Data for this task

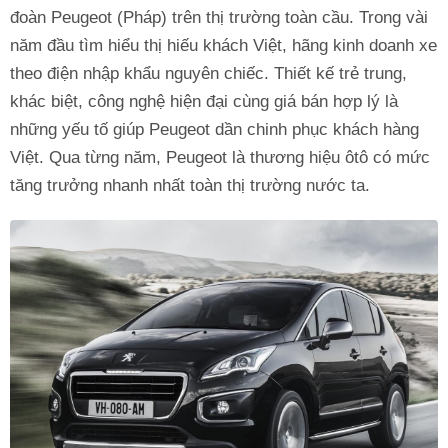
đoàn Peugeot (Pháp) trên thị trường toàn cầu. Trong vài
năm đầu tìm hiểu thị hiếu khách Việt, hãng kinh doanh xe
theo điện nhập khẩu nguyên chiếc. Thiết kế trẻ trung,
khác biệt, công nghệ hiện đại cùng giá bán hợp lý là
những yếu tố giúp Peugeot dần chinh phục khách hàng
Việt. Qua từng năm, Peugeot là thương hiệu ôtô có mức
tăng trưởng nhanh nhất toàn thị trường nước ta.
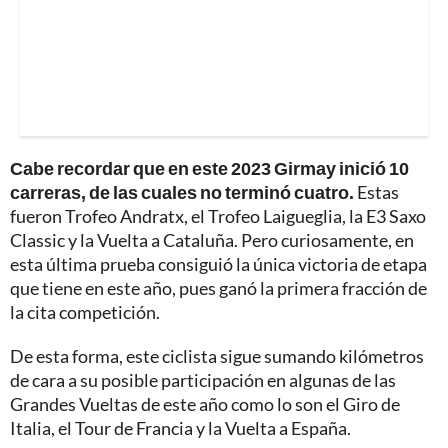
Cabe recordar que en este 2023 Girmay inició 10
carreras, de las cuales no terminó cuatro.
Estas
fueron Trofeo Andratx, el Trofeo Laigueglia, la E3 Saxo
Classic y la Vuelta a Cataluña. Pero curiosamente, en
esta última prueba consiguió la única victoria de etapa
que tiene en este año, pues ganó la primera fracción de
la cita competición.
De esta forma, este ciclista sigue sumando kilómetros
de cara a su posible participación en algunas de las
Grandes Vueltas de este año como lo son el Giro de
Italia, el Tour de Francia y la Vuelta a España.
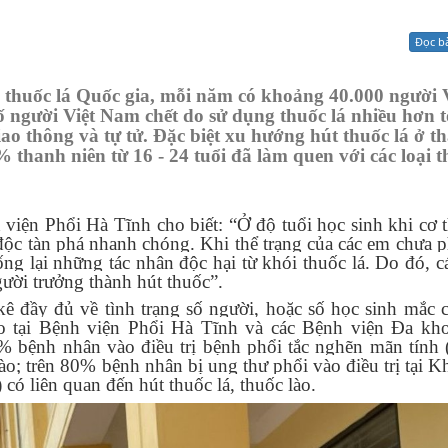
Xử lý kiến nghị - Khiếu nại tố cáo
Khác
Đọc b
thuốc lá Quốc gia, mỗi năm có khoảng 40.000 người V
ố người Việt Nam chết do sử dụng thuốc lá nhiều hơn t
ao thông và tự tử. Đặc biệt xu hướng hút thuốc lá ở t
 thanh niên từ 16 - 24 tuổi đã làm quen với các loại 
ện Phổi Hà Tĩnh cho biết: “Ở độ tuổi học sinh khi cơ 
t độc tàn phá nhanh chóng. Khi thể trạng của các em chưa ph
ng lại những tác nhân độc hại từ khói thuốc lá. Do đó, c
ười trưởng thành hút thuốc”.
kê đầy đủ về tình trạng số người, hoặc số học sinh mắc 
áo tại Bệnh viện Phổi Hà Tĩnh và các Bệnh viện Đa kh
0% bệnh nhân vào điều trị bệnh phổi tắc nghẽn mãn tín
 lào; trên 80% bệnh nhân bị ung thư phổi vào điều trị tại 
ó liên quan đến hút thuốc lá, thuốc lào.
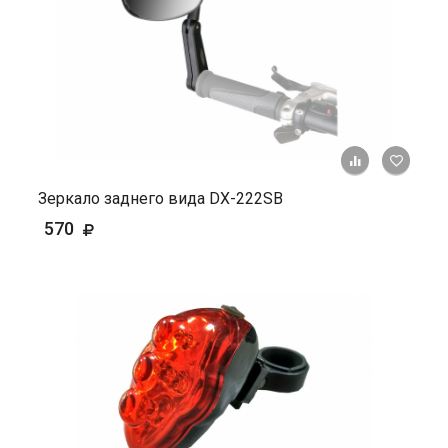
+ К ср
Зеркало заднего вида DX-222SB
570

Problem to solve
Omitting the images, output each record precisely as written.

Answer space
đoàn Peugeot (Pháp) trên thị trường toàn cầu. Trong vài
năm đầu tìm hiểu thị hiếu khách Việt, hãng kinh doanh xe
theo điện nhập khẩu nguyên chiếc. Thiết kế trẻ trung,
khác biệt, công nghệ hiện đại cùng giá bán hợp lý là
những yếu tố giúp Peugeot dần chinh phục khách hàng
Việt. Qua từng năm, Peugeot là thương hiệu ôtô có mức
tăng trưởng nhanh nhất toàn thị trường nước ta.
Cabe recordar que en este 2023 Girmay inició 10
carreras, de las cuales no terminó cuatro.
Estas
fueron Trofeo Andratx, el Trofeo Laigueglia, la E3 Saxo
Classic y la Vuelta a Cataluña. Pero curiosamente, en
esta última prueba consiguió la única victoria de etapa
que tiene en este año, pues ganó la primera fracción de
la cita competición.
De esta forma, este ciclista sigue sumando kilómetros
de cara a su posible participación en algunas de las
Grandes Vueltas de este año como lo son el Giro de
Italia, el Tour de Francia y la Vuelta a España.
Xử lý kiến nghị - Khiếu nại tố cáo
Khác
Đọc b
thuốc lá Quốc gia, mỗi năm có khoảng 40.000 người V
ố người Việt Nam chết do sử dụng thuốc lá nhiều hơn t
ao thông và tự tử. Đặc biệt xu hướng hút thuốc lá ở t
 thanh niên từ 16 - 24 tuổi đã làm quen với các loại 
ện Phổi Hà Tĩnh cho biết: “Ở độ tuổi học sinh khi cơ 
t độc tàn phá nhanh chóng. Khi thể trạng của các em chưa ph
ng lại những tác nhân độc hại từ khói thuốc lá. Do đó, c
ười trưởng thành hút thuốc”.
kê đầy đủ về tình trạng số người, hoặc số học sinh mắc 
áo tại Bệnh viện Phổi Hà Tĩnh và các Bệnh viện Đa kh
0% bệnh nhân vào điều trị bệnh phổi tắc nghẽn mãn tín
 lào; trên 80% bệnh nhân bị ung thư phổi vào điều trị tại 
ó liên quan đến hút thuốc lá, thuốc lào.
+ К ср
Зеркало заднего вида DX-222SB
570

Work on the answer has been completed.